In some cases applications wish to process small portions of large SGML, XML or RDF files. For example, the OpenDirectory project by Netscape has produced a 90MB RDF file representing the main index. The parser described here can process this document as a unit, but loading takes 85 seconds on a Pentium-II 450 and the resulting term requires about 70MB global stack. One option is to process the entire document and output it as a Prolog fact-base of RDF triplets, but in many cases this is undesirable. Another example is a large SGML file containing online documentation. The application normally wishes to provide only small portions at a time to the user. Loading the entire document into memory is then undesirable.

Using the parse(element) option, we open a file, seek (using seek/4) to the position of the element and read the desired element.

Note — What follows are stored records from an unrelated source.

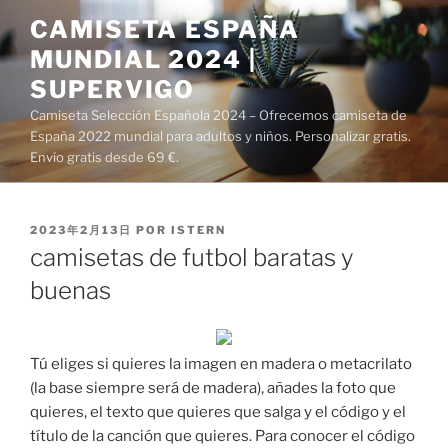
Saltar
CAMISETA ESPAÑA
al
MUNDIAL 2024 |
contenido
SUPERVIGO
Camiseta Selección Española 2024 – Ofrecemos camiseta de
España 2022 mundial para adultos y niños. Personalizar gratis.
Envío gratis desde 69 €.
PUBLICADO
2023年2月13日
POR
ISTERN
EL
camisetas de futbol baratas y
buenas
Tú eliges si quieres la imagen en madera o metacrilato
(la base siempre será de madera), añades la foto que
quieres, el texto que quieres que salga y el código y el
título de la canción que quieres. Para conocer el código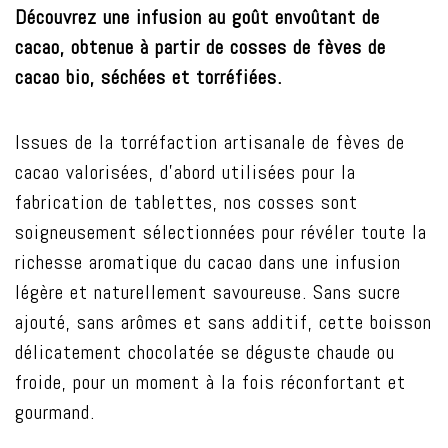
feuille
Découvrez une infusion au goût envoûtant de
EU
cacao, obtenue à partir de cosses de fèves de
cacao bio, séchées et torréfiées.
Issues de la torréfaction artisanale de fèves de
cacao valorisées, d’abord utilisées pour la
fabrication de tablettes, nos cosses sont
soigneusement sélectionnées pour révéler toute la
richesse aromatique du cacao dans une infusion
légère et naturellement savoureuse. Sans sucre
ajouté, sans arômes et sans additif, cette boisson
délicatement chocolatée se déguste chaude ou
froide, pour un moment à la fois réconfortant et
gourmand.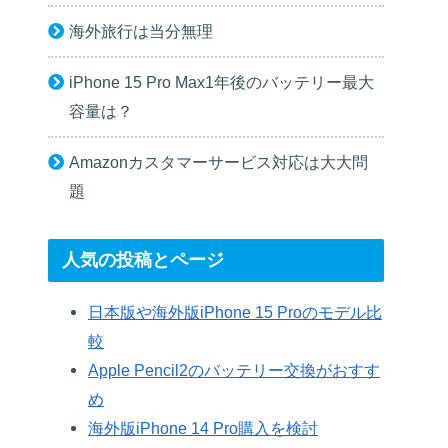
海外旅行は当分無理
iPhone 15 Pro Max1年後のバッテリー最大
容量は？
Amazonカスタマーサービス対応は大大問
題
人気の投稿とページ
日本版や海外版iPhone 15 Proのモデル比
較
Apple Pencil2のバッテリー交換がおすす
め
海外版iPhone 14 Pro購入を検討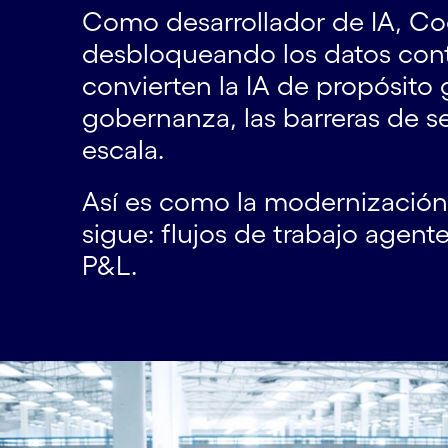
Como desarrollador de IA, Cog
desbloqueando los datos conte
convierten la IA de propósito
gobernanza, las barreras de s
escala.
Así es como la modernización 
sigue: flujos de trabajo agen
P&L.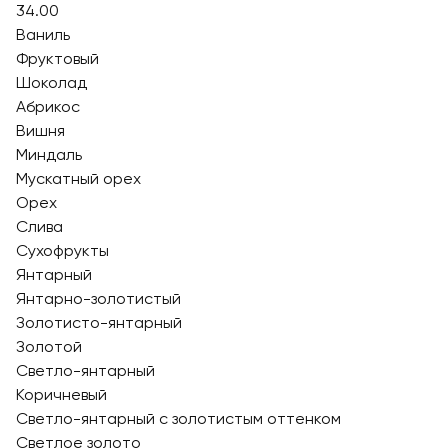
34.00
Ваниль
Фруктовый
Шоколад
Абрикос
Вишня
Миндаль
Мускатный орех
Орех
Слива
Сухофрукты
Янтарный
Янтарно-золотистый
Золотисто-янтарный
Золотой
Светло-янтарный
Коричневый
Светло-янтарный с золотистым оттенком
Светлое золото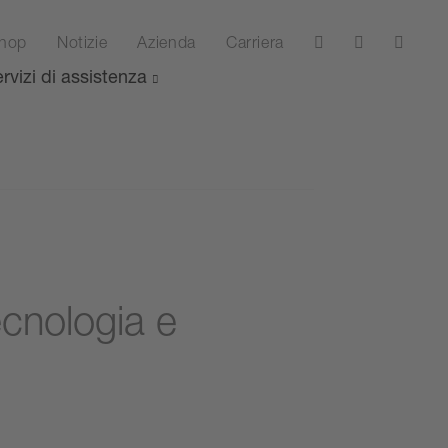
hop
Notizie
Azienda
Carriera
rvizi di assistenza
ecnologia e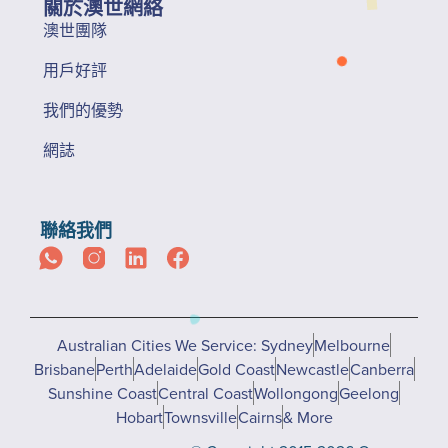
關於澳世網絡
澳世團隊
用戶好評
我們的優勢
網誌
聯絡我們
Australian Cities We Service: Sydney
Melbourne
Brisbane
Perth
Adelaide
Gold Coast
Newcastle
Canberra
Sunshine Coast
Central Coast
Wollongong
Geelong
Hobart
Townsville
Cairns
& More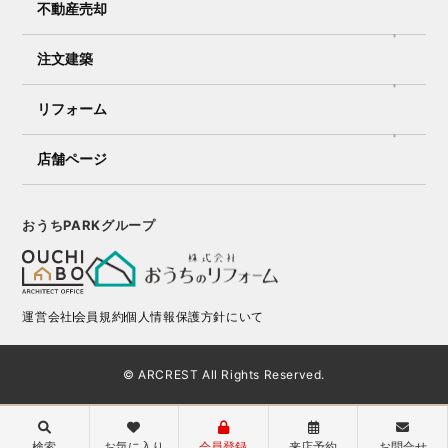
不動産売却
注文建築
リフォーム
店舗ページ
おうちPARKグループ
運営会社
会員規約
個人情報保護方針にいて
© ARCREST All Rights Reserved.
検索
お気に入り
会員登録
来店予約
お問合せ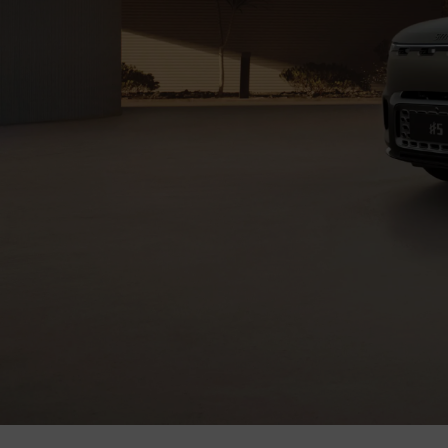
Tipolog
Classi 
Merce
smart
Prenot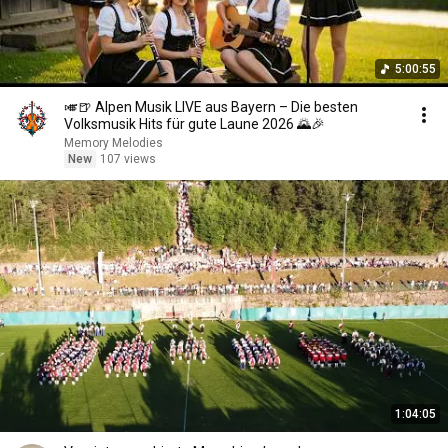
5:00:55
🎺🍺 Alpen Musik LIVE aus Bayern – Die besten
Volksmusik Hits für gute Laune 2026 🌄🎉
Memory Melodies
New
107 views
1:04:05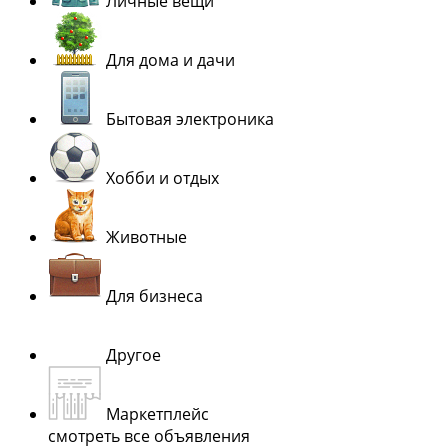
Личные вещи
Для дома и дачи
Бытовая электроника
Хобби и отдых
Животные
Для бизнеса
Другое
Маркетплейс
смотреть все объявления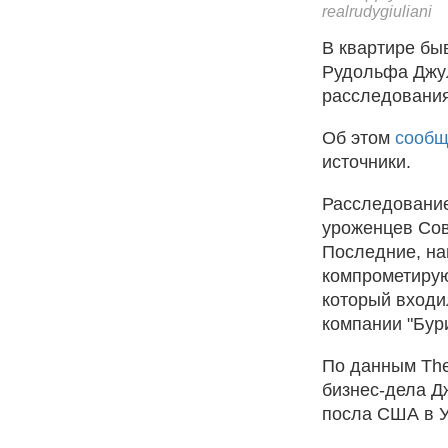
realrudygiuliani
В квартире бы
Рудольфа Джул
расследовани
Об этом
сообщ
источники.
Расследование
уроженцев Сов
Последние, на
компрометиру
который входи
компании "Бур
По данным The
бизнес-дела Дж
посла США в У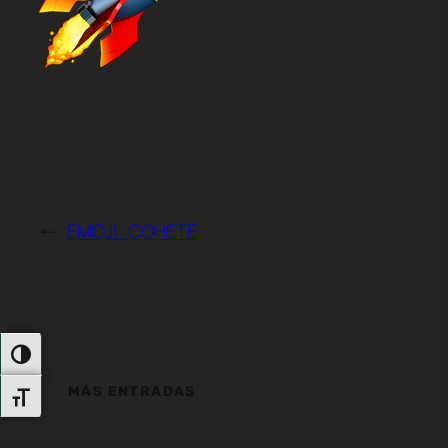
←
EMOJI_COHETE
Alternar Alto Contraste
MÁS ENTRADAS
Alternar Tamaño De Letra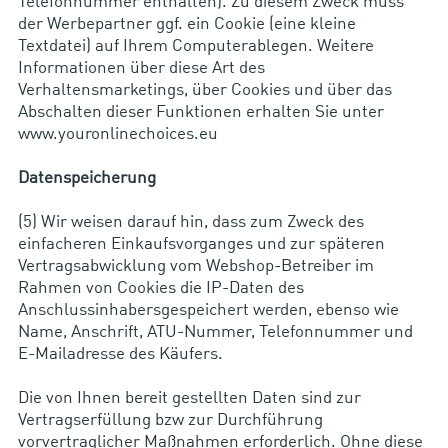
Telefonnummer enthalten). Zu diesem Zweck muss
der Werbepartner ggf. ein Cookie (eine kleine
Textdatei) auf Ihrem Computerablegen. Weitere
Informationen über diese Art des
Verhaltensmarketings, über Cookies und über das
Abschalten dieser Funktionen erhalten Sie unter
www.youronlinechoices.eu
Datenspeicherung
(5) Wir weisen darauf hin, dass zum Zweck des
einfacheren Einkaufsvorganges und zur späteren
Vertragsabwicklung vom Webshop-Betreiber im
Rahmen von Cookies die IP-Daten des
Anschlussinhabersgespeichert werden, ebenso wie
Name, Anschrift, ATU-Nummer, Telefonnummer und
E-Mailadresse des Käufers.
Die von Ihnen bereit gestellten Daten sind zur
Vertragserfüllung bzw zur Durchführung
vorvertraglicher Maßnahmen erforderlich. Ohne diese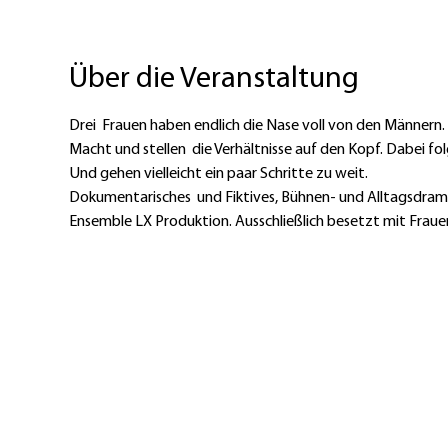
Über die Veranstaltung
Drei  Frauen haben endlich die Nase voll von den Männern. D
Macht und stellen  die Verhältnisse auf den Kopf. Dabei f
Und gehen vielleicht ein paar Schritte zu weit.
Dokumentarisches  und Fiktives, Bühnen- und Alltagsdrama,
Ensemble LX Produktion. Ausschließlich besetzt mit Fraue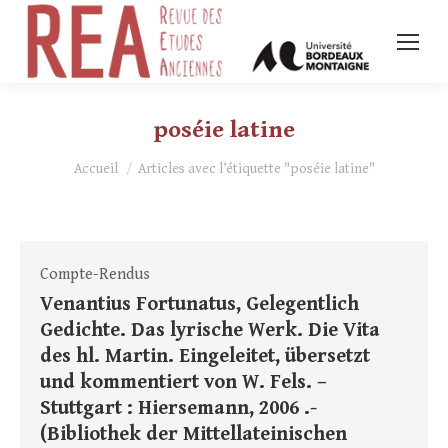
poséie latine
Vous êtes ici :
Accueil
Articles avec l’étiquette "poséie latine"
Compte-Rendus
Venantius Fortunatus, Gelegentlich
Gedichte. Das lyrische Werk. Die Vita
des hl. Martin. Eingeleitet, übersetzt
und kommentiert von W. Fels. –
Stuttgart : Hiersemann, 2006 .-
(Bibliothek der Mittellateinischen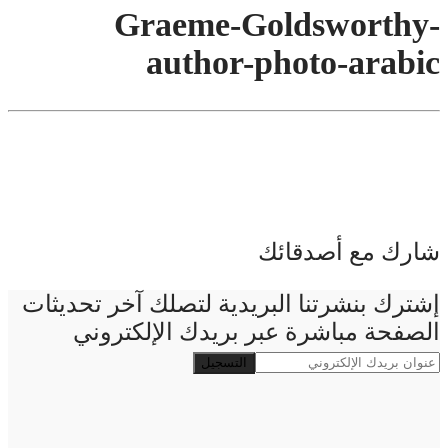
Graeme-Goldsworthy-
author-photo-arabic
شارك مع أصدقائك
إشترك بنشرتنا البريدية لتصلك آخر تحديثات
الصفحة مباشرة عبر بريدك الإلكتروني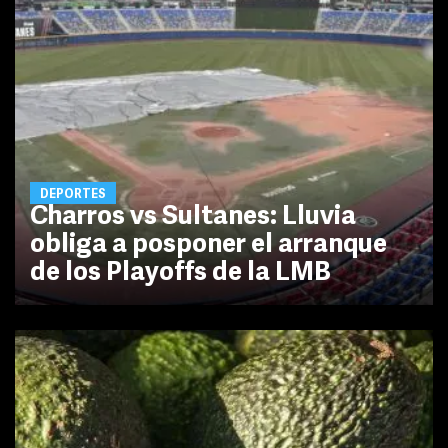
DEPORTES
Charros vs Sultanes: Lluvia
obliga a posponer el arranque
de los Playoffs de la LMB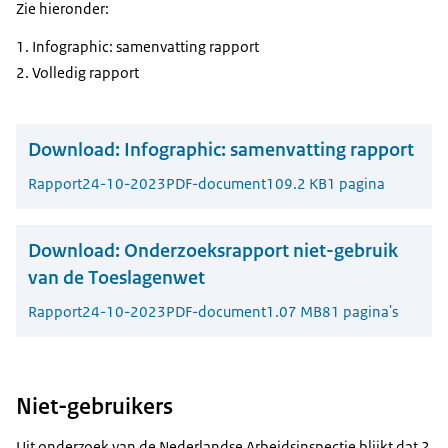
Zie hieronder:
Infographic: samenvatting rapport
Volledig rapport
Download:
Infographic: samenvatting rapport
Rapport
24-10-2023
PDF-document
109.2 KB
1 pagina
Download:
Onderzoeksrapport niet-gebruik
van de Toeslagenwet
Rapport
24-10-2023
PDF-document
1.07 MB
81 pagina's
Niet-gebruikers
Uit onderzoek van de Nederlandse Arbeidsinspectie blijkt dat 2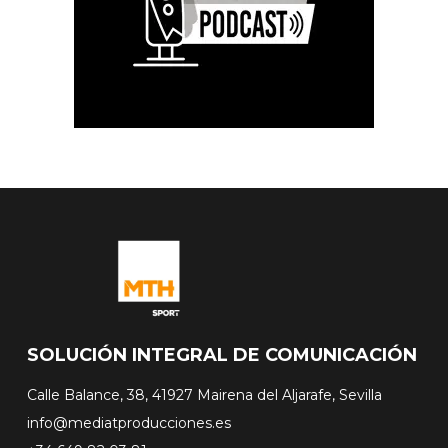
SOLUCIÓN INTEGRAL DE COMUNICACIÓN
Calle Balance, 38, 41927 Mairena del Aljarafe, Sevilla
info@mediatproducciones.es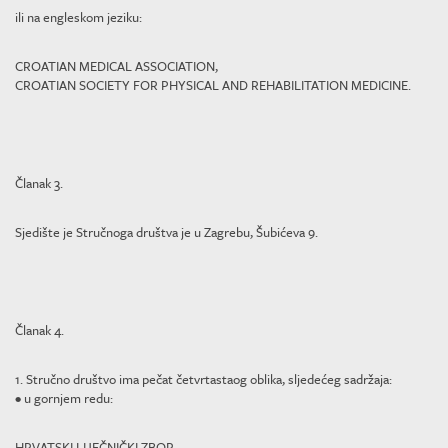
ili na engleskom jeziku:
CROATIAN MEDICAL ASSOCIATION,
CROATIAN SOCIETY FOR PHYSICAL AND REHABILITATION MEDICINE.
Članak 3.
Sjedište je Stručnoga društva je u Zagrebu, Šubićeva 9.
Članak 4.
1. Stručno društvo ima pečat četvrtastaog oblika, sljedećeg sadržaja:
• u gornjem redu:
HRVATSKI LIJEČNIČKI ZBOR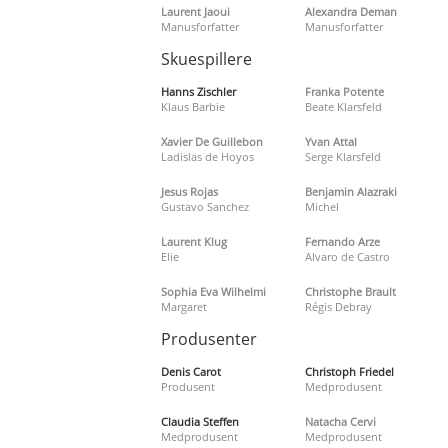
Laurent Jaoui
Alexandra Deman
Manusforfatter
Manusforfatter
Skuespillere
Hanns Zischler
Franka Potente
Klaus Barbie
Beate Klarsfeld
Xavier De Guillebon
Yvan Attal
Ladislas de Hoyos
Serge Klarsfeld
Jesus Rojas
Benjamin Alazraki
Gustavo Sanchez
Michel
Laurent Klug
Fernando Arze
Elie
Alvaro de Castro
Sophia Eva Wilhelmi
Christophe Brault
Margaret
Régis Debray
Produsenter
Denis Carot
Christoph Friedel
Produsent
Medprodusent
Claudia Steffen
Natacha Cervi
Medprodusent
Medprodusent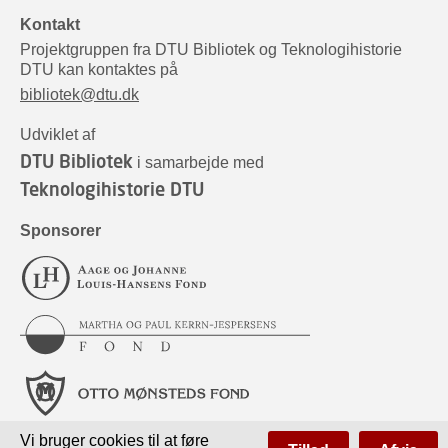
Kontakt
Projektgruppen fra DTU Bibliotek og Teknologihistorie
DTU kan kontaktes på
bibliotek@dtu.dk
Udviklet af
DTU Bibliotek
i samarbejde med
Teknologihistorie DTU
Sponsorer
Vi bruger cookies til at føre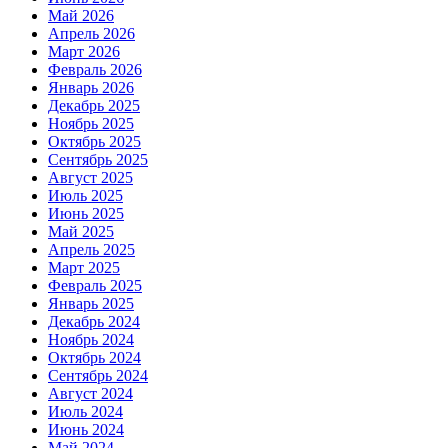
Май 2026
Апрель 2026
Март 2026
Февраль 2026
Январь 2026
Декабрь 2025
Ноябрь 2025
Октябрь 2025
Сентябрь 2025
Август 2025
Июль 2025
Июнь 2025
Май 2025
Апрель 2025
Март 2025
Февраль 2025
Январь 2025
Декабрь 2024
Ноябрь 2024
Октябрь 2024
Сентябрь 2024
Август 2024
Июль 2024
Июнь 2024
Май 2024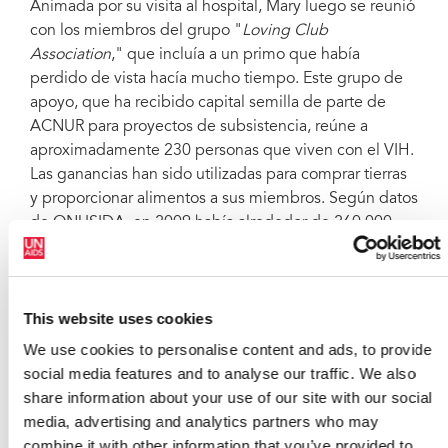
Animada por su visita al hospital, Mary luego se reunió
con los miembros del grupo "
Loving Club
Association
," que incluía a un primo que había
perdido de vista hacía mucho tiempo. Este grupo de
apoyo, que ha recibido capital semilla de parte de
ACNUR para proyectos de subsistencia, reúne a
aproximadamente 230 personas que viven con el VIH.
Las ganancias han sido utilizadas para comprar tierras
y proporcionar alimentos a sus miembros. Según datos
de ONUSIDA, en 2009 había alrededor de 260.000
personas VIH positivas en Sudán.
Mary concluyó su visita pasando algún tiempo en su
aldea con su primo Elia y su esposa, quien también es
This website uses cookies
VIH positiva. Se alegró mucho cuando Elia le ofreció
We use cookies to personalise content and ads, to provide
un terreno fértil si ella y su madre decidían regresar.
social media features and to analyse our traffic. We also
share information about your use of our site with our social
En su viaje de regreso a Uganda, Mary señaló que sus
media, advertising and analytics partners who may
preocupaciones por los medicamentos, la atención
combine it with other information that you’ve provided to
médica, el apoyo y la aceptación se habían disipado y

The index can be built using the call-back interface of sgml_parse/2. For example, the following code makes an index of the structure.rdf file of the OpenDirectory project:

:- dynamic
        location/3.                     % Id, File, Offset

rdf_index(File) :-
        retractall(location(_,_)),
        open(File, read, In, [type(binary)]),
        new_sgml_parser(Parser, []),
        set_sgml_parser(Parser, file(File)),
        set_sgml_parser(Parser, dialect(xml)),
        sgml_parse(Parser,
                   [ source(In),
                     call(begin, index_on_begin)
                   ]),
        close(In).

index_on_begin(_Element, Attributes, Parser) :-
        memberchk('r:id'=Id, Attributes),
        get_sgml_parser(Parser, charpos(Offset)),
        get_sgml_parser(Parser, file(File)),
        assert(location(Id, File, Offset)).

The following code extracts the RDF element with required id:

rdf_element(Id, Term) :-
        location(Id, File, Offset),
        load_structure(File, Term,
                       [ dialect(xml),
                         offset(Offset),
                         parse(element)
                       ]).